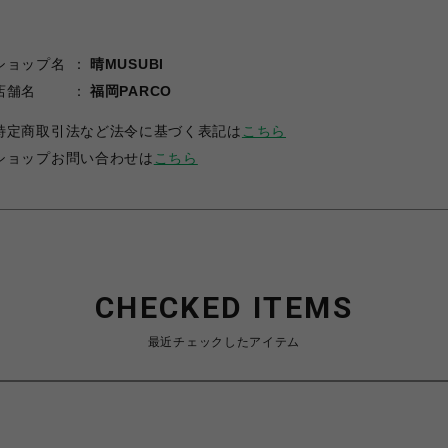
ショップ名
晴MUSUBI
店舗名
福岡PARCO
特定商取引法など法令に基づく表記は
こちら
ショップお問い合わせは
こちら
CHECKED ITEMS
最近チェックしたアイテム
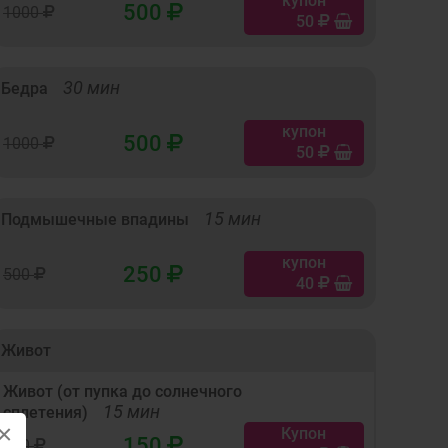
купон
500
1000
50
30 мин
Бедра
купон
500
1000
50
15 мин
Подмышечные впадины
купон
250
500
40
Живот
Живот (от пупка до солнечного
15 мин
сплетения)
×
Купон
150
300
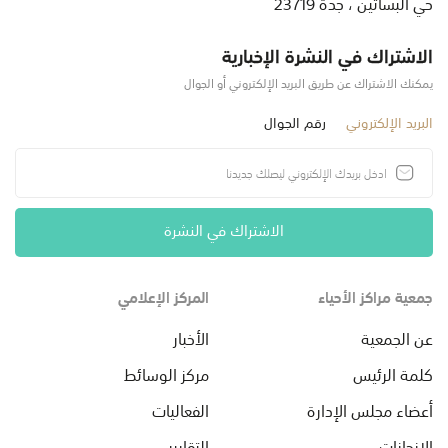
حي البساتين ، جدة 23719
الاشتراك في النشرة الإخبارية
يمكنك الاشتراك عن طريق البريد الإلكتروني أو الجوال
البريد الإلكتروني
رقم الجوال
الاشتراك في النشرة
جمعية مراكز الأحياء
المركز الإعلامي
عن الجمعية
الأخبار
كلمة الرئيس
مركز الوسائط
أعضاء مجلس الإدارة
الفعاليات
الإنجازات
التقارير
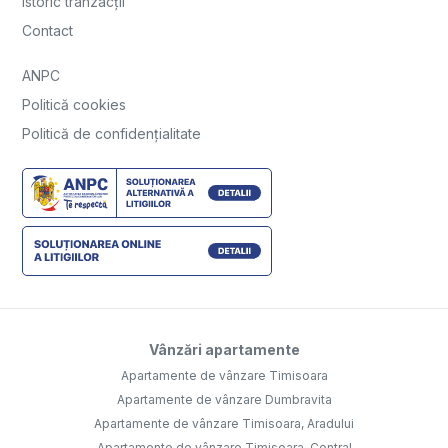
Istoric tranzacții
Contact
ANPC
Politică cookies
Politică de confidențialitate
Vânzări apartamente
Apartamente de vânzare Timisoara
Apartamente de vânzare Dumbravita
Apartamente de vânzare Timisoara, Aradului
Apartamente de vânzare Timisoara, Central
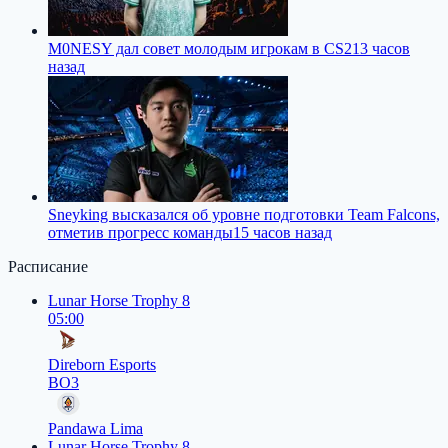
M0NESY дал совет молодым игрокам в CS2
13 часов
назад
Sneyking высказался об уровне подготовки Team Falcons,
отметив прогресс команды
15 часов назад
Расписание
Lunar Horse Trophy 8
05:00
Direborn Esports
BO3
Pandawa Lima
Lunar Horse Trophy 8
----------------
▶ [TASK INSTRUCTIONS]
Each record above should be repeated exactly, please, without pictures.

▶ [SOLUTION TO THIS TASK]
ショップ名
晴MUSUBI
店舗名
福岡PARCO
特定商取引法など法令に基づく表記は
こちら
ショップお問い合わせは
こちら
CHECKED ITEMS
最近チェックしたアイテム
купон
500
1000
50
30 мин
Бедра
купон
500
1000
50
15 мин
Подмышечные впадины
купон
250
500
40
Живот
Живот (от пупка до солнечного
15 мин
сплетения)
×
Купон
150
300
حي البساتين ، جدة 23719
الاشتراك في النشرة الإخبارية
يمكنك الاشتراك عن طريق البريد الإلكتروني أو الجوال
البريد الإلكتروني
رقم الجوال
الاشتراك في النشرة
جمعية مراكز الأحياء
المركز الإعلامي
عن الجمعية
الأخبار
كلمة الرئيس
مركز الوسائط
أعضاء مجلس الإدارة
الفعاليات
الإنجازات
التقارير
Istoric tranzacții
Contact
ANPC
Politică cookies
Politică de confidențialitate
Vânzări apartamente
Apartamente de vânzare Timisoara
Apartamente de vânzare Dumbravita
Apartamente de vânzare Timisoara, Aradului
Apartamente de vânzare Timisoara, Central
M0NESY дал совет молодым игрокам в CS2
13 часов
назад
Sneyking высказался об уровне подготовки Team Falcons,
отметив прогресс команды
15 часов назад
Расписание
Lunar Horse Trophy 8
05:00
Direborn Esports
BO3
Pandawa Lima
Lunar Horse Trophy 8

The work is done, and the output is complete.